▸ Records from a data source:

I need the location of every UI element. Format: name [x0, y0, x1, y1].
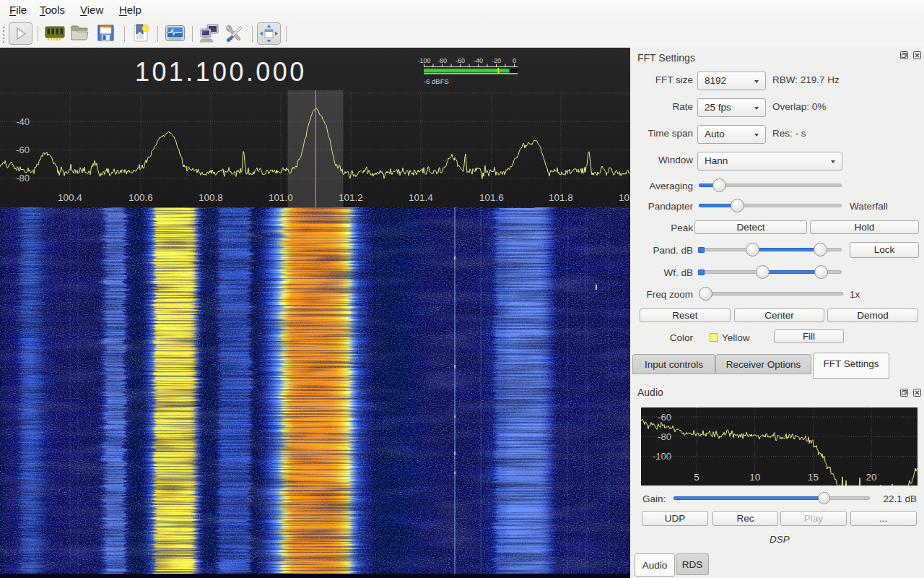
svg-text:-80: -80 [16, 173, 30, 184]
svg-text:-80: -80 [437, 57, 447, 64]
svg-text:5: 5 [694, 472, 699, 483]
svg-text:101.4: 101.4 [409, 192, 433, 203]
svg-text:10: 10 [749, 472, 760, 483]
svg-text:-60: -60 [456, 57, 465, 64]
svg-text:101.2: 101.2 [339, 192, 363, 203]
svg-text:102.0: 102.0 [619, 192, 630, 203]
svg-text:-60: -60 [658, 412, 671, 423]
svg-text:0: 0 [513, 57, 516, 64]
svg-text:101.100.000: 101.100.000 [135, 57, 307, 87]
svg-text:100.4: 100.4 [58, 192, 82, 203]
svg-text:100.6: 100.6 [128, 192, 153, 203]
svg-text:15: 15 [808, 472, 819, 483]
svg-text:101.8: 101.8 [549, 192, 573, 203]
svg-text:-100: -100 [417, 57, 430, 64]
svg-text:-80: -80 [658, 431, 671, 442]
svg-text:-20: -20 [492, 57, 501, 64]
svg-text:-40: -40 [16, 116, 30, 127]
svg-text:-100: -100 [653, 451, 671, 462]
svg-text:101.0: 101.0 [269, 192, 293, 203]
svg-text:-6 dBFS: -6 dBFS [424, 77, 449, 85]
svg-text:-40: -40 [474, 57, 483, 64]
svg-text:101.6: 101.6 [479, 192, 504, 203]
svg-text:100.8: 100.8 [199, 192, 223, 203]
svg-text:-60: -60 [16, 144, 30, 155]
svg-text:20: 20 [866, 472, 877, 483]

▸ Your task: Type out all of the records exactly, leaving out any picture.

▸ Problem solution:
I need the location of every UI element. Format: name [x0, y0, x1, y1].
svg-text:-80: -80 [16, 173, 30, 184]
svg-text:-80: -80 [437, 57, 447, 64]
svg-text:5: 5 [694, 472, 699, 483]
svg-text:101.4: 101.4 [409, 192, 433, 203]
svg-text:10: 10 [749, 472, 760, 483]
svg-text:-60: -60 [456, 57, 465, 64]
svg-text:101.2: 101.2 [339, 192, 363, 203]
svg-text:102.0: 102.0 [619, 192, 630, 203]
svg-text:-60: -60 [658, 412, 671, 423]
svg-text:0: 0 [513, 57, 516, 64]
svg-text:101.100.000: 101.100.000 [135, 57, 307, 87]
svg-text:100.4: 100.4 [58, 192, 82, 203]
svg-text:100.6: 100.6 [128, 192, 153, 203]
svg-text:15: 15 [808, 472, 819, 483]
svg-text:101.8: 101.8 [549, 192, 573, 203]
svg-text:-100: -100 [417, 57, 430, 64]
svg-text:-80: -80 [658, 431, 671, 442]
svg-text:-20: -20 [492, 57, 501, 64]
svg-text:-40: -40 [16, 116, 30, 127]
svg-text:-100: -100 [653, 451, 671, 462]
svg-text:101.0: 101.0 [269, 192, 293, 203]
svg-text:-6 dBFS: -6 dBFS [424, 77, 449, 85]
svg-text:-40: -40 [474, 57, 483, 64]
svg-text:101.6: 101.6 [479, 192, 504, 203]
svg-text:100.8: 100.8 [199, 192, 223, 203]
svg-text:-60: -60 [16, 144, 30, 155]
svg-text:20: 20 [866, 472, 877, 483]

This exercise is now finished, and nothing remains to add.